# Alaskan Work Horse?



## Doxie-Doglover-Too (Jan 25, 2007)




----------



## Lady Di (Oct 28, 2005)

Wow, where did you find that?


----------



## Doxie-Doglover-Too (Jan 25, 2007)

Lady Di said:


> Wow, where did you find that?


sent to me by one of my suppliers!







I have 3 people always sharing stuff with me, some of which I put on the forum..


----------



## skippershe (May 22, 2006)

That's one big moose!


----------



## lafpd04 (Jan 4, 2007)

I cant believe they can actually train a moose to do that.


----------



## Reverie (Aug 9, 2004)

That looks like it was PhotShopped.

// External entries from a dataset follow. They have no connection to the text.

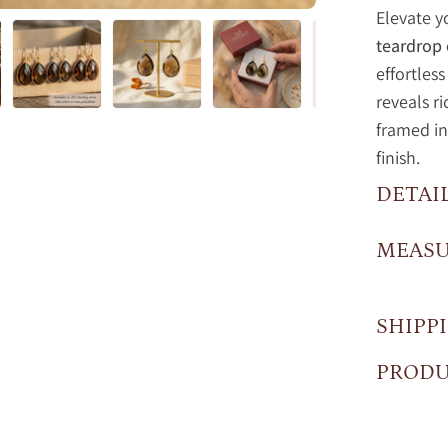
Elevate y
teardrop 
effortles
reveals r
framed in
finish.
DETAI
MEAS
SHIPP
PRODU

Hey, isn't that moose wearing lipstick?

Reverie


----------



## HootBob (Apr 26, 2004)

All I can say is WOW

Don


----------



## usmc03 (Jun 6, 2006)

It could be real but I don't think it is from up here. I do know some years ago, there was a trained moose a company was using in commercials. Maybe one of the other Alaska OB'ers can verify.

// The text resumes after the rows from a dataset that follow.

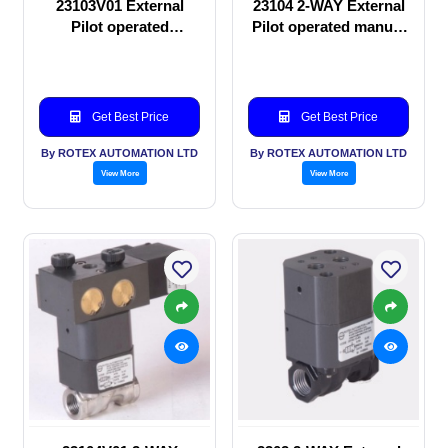
23103V01 External
23104 2-WAY External
Pilot operated
Pilot operated manual
Solenoid valve
valve
Get Best Price
Get Best Price
By ROTEX AUTOMATION LTD
By ROTEX AUTOMATION LTD
View More
View More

I know down south of me in Soldotna, there is a big stuffed moose that looks like that, that people can sit on and take pictures with.


----------



## Ahumadas (Apr 16, 2006)

Notice the logs are the same on left and right just mirror imaged??


----------



## Oregon_Camper (Sep 13, 2004)

Funny idea...guessing it is fake.


----------



## outbackinMT (Oct 7, 2006)

Well if it IS real, all I can say is HOLY CRAP!!!!









Brenda


----------



## N7OQ (Jun 10, 2006)

Reminds me of a book I read, "Antlers in the tree top, By Who goosed the moose"

That is a cool picture but just can't believe it is real.


----------



## Doxie-Doglover-Too (Jan 25, 2007)

Ahumadas said:


> Notice the logs are the same on left and right just mirror imaged??


good eye!


----------